I was thinking something like an AMD Ryzen 5 9600X or an Intel Core i5-14600K: pretty powerful, but not going as far as 9900X or 265K, where spending more only really gets you more cores (OK, Core 14?00 → Core Ultra 2?5 is a solid single-core boost), and returns diminish.
But I’m interested in doing local GenAI, and might let that influence my part choice. The bits of GenAI I’ve used locally (up to 8B LLMs, and Stable Diffusion) have been sometimes handy and/or fun, but are all either too slow or too low quality to use particularly seriously.

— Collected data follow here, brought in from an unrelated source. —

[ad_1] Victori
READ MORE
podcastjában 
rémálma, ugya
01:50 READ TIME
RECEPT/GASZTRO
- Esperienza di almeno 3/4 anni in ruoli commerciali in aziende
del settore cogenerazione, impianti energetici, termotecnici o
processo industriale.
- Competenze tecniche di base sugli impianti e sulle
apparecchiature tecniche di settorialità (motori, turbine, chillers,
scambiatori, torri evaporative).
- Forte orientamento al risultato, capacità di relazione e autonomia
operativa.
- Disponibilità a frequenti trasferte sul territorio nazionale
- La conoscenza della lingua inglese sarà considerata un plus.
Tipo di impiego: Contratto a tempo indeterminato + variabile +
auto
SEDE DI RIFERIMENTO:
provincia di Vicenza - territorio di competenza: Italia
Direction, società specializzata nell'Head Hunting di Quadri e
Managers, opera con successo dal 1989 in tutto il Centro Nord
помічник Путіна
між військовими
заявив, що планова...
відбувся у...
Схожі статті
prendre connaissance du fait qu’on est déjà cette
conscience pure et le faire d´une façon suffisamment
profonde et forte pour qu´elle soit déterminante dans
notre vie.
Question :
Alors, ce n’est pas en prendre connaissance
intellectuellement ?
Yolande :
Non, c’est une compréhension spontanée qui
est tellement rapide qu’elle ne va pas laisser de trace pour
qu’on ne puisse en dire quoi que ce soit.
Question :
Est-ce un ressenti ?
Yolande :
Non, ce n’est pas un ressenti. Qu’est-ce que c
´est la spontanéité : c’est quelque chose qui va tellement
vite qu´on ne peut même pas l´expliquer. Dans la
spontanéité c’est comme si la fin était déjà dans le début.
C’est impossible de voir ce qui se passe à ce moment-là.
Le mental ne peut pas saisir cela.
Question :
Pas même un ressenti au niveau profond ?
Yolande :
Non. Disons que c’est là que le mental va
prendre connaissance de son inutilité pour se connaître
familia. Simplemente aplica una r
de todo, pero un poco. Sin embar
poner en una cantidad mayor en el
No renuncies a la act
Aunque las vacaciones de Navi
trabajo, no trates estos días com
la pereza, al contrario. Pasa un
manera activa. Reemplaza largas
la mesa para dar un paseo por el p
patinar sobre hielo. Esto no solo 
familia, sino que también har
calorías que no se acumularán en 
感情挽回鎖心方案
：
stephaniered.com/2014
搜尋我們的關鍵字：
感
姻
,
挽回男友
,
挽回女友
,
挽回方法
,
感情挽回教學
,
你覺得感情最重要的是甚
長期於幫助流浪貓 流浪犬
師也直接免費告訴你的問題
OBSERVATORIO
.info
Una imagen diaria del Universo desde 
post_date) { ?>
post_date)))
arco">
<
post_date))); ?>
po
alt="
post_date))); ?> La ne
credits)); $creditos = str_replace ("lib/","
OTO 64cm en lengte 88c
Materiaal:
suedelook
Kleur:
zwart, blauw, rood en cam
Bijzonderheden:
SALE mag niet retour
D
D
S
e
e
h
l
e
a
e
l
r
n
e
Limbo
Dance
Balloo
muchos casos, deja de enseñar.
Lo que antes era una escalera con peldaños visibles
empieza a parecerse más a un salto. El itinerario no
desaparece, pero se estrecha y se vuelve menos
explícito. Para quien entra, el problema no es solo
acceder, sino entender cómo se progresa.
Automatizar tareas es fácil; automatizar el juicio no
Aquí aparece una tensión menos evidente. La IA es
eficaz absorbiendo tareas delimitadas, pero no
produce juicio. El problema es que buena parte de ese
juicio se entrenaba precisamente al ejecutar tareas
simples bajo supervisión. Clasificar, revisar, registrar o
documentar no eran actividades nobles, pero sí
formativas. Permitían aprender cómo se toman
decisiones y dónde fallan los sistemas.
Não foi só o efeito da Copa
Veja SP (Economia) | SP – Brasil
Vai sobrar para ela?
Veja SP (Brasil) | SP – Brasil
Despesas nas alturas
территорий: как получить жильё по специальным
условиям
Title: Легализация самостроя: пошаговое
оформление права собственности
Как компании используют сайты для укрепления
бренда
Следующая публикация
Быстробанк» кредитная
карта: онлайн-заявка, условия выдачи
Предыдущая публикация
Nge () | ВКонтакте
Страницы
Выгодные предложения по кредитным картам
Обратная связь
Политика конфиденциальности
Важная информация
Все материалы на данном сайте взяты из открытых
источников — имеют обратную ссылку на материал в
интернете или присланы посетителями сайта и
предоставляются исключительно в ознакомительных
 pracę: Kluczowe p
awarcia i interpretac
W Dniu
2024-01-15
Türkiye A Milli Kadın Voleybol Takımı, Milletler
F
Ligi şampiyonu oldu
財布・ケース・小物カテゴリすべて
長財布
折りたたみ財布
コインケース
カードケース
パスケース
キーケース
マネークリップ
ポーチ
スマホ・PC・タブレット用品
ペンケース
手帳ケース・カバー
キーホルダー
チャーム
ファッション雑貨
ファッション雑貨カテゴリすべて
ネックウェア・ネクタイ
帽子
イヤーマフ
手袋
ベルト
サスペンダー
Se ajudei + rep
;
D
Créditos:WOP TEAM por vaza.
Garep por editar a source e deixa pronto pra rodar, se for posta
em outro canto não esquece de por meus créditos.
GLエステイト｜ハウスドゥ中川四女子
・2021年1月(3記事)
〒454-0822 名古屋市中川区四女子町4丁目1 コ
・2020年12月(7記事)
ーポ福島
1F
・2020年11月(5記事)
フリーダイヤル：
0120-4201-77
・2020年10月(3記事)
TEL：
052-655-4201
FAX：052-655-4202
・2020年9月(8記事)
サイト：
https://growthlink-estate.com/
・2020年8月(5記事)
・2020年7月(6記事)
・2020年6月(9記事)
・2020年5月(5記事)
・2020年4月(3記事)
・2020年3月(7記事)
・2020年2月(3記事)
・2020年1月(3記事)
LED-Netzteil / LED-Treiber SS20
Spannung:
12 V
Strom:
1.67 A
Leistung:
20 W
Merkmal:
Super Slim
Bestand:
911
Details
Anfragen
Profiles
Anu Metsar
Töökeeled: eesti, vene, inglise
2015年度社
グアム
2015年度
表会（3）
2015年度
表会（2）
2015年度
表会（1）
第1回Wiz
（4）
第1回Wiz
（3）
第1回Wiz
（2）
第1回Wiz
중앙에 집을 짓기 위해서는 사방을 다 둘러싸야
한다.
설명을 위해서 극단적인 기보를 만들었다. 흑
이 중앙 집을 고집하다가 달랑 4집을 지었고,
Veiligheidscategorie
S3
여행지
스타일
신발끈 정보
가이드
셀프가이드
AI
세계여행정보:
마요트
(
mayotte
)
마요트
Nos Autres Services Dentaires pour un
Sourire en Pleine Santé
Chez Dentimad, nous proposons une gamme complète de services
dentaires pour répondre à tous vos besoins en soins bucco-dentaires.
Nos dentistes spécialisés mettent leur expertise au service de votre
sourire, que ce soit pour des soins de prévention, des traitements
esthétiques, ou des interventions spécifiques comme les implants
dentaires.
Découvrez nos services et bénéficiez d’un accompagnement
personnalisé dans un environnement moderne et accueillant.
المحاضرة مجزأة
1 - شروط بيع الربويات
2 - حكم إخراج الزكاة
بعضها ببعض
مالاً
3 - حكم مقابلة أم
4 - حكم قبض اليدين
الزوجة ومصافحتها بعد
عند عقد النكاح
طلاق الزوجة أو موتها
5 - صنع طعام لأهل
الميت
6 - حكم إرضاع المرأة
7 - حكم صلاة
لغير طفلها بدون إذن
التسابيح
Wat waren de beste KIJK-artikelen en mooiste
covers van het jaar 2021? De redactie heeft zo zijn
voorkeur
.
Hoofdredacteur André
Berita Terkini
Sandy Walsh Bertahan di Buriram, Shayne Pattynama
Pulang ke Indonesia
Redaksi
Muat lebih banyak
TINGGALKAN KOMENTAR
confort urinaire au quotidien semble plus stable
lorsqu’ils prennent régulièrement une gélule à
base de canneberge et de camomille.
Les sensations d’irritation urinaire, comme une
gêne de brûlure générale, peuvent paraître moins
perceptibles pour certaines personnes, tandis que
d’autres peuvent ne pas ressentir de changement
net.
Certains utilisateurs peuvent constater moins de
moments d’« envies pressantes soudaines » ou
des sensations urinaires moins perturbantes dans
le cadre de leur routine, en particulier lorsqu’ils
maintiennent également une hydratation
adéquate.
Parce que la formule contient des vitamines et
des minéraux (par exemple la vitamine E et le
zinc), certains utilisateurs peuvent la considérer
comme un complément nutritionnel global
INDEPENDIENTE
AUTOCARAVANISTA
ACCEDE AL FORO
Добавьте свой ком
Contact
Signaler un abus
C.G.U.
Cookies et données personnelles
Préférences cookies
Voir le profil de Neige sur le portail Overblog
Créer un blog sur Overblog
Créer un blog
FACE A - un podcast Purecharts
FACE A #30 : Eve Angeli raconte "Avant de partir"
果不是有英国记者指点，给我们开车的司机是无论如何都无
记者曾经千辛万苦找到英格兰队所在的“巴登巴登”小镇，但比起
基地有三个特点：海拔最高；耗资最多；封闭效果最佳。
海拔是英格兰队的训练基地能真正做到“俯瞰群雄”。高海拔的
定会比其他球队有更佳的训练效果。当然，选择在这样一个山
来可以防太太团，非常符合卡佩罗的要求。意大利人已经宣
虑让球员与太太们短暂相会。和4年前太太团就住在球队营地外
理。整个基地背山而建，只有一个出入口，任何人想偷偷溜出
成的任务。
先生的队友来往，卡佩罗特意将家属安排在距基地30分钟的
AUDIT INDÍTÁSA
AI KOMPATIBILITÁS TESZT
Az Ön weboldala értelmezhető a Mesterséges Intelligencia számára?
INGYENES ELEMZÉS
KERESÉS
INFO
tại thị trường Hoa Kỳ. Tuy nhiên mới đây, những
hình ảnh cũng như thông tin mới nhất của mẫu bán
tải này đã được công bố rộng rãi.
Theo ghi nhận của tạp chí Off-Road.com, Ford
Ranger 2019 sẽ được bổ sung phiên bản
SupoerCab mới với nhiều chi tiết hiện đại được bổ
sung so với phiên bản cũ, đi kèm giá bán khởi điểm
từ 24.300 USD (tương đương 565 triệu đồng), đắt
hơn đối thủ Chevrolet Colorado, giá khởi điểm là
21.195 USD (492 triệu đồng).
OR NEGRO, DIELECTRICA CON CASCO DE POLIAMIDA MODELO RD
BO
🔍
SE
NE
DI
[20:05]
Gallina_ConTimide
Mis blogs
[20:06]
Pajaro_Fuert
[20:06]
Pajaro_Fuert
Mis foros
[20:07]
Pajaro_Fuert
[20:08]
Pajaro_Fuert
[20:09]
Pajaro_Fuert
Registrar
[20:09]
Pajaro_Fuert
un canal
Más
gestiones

The question, then: when building a machine that might be used for some local GenAI, what’s worthwhile, and what’s a waste of time? (Maybe the answer is “just wait, things aren’t ready yet” or “those online services are cheaper than you think, you’ll never break even if you run local”; I don’t know.)
A few more specific questions:
1. Is a small dedicated GPU of any value at all? (Given how speculative such uses are, my feeling is that I’d have a hard time justifying to myself even one with 8GB of VRAM. Certainly nothing like 24GB!) I’ve heard of offloading some layers to a GPU, but it’s hard to find anyone talking about concrete performance effects.
2. Are NPUs worthwhile, or completely overrated, or not even usable just yet (and is that expected to change?)? e.g. AMD Ryzen AI in an 8700G, or Intel AI Boost in a Core Ultra 245K.
3. What sorts of speeds can you get out of some of your mid-sized LLMs (say, 32B), running on CPU only? And does performance scale to more cores?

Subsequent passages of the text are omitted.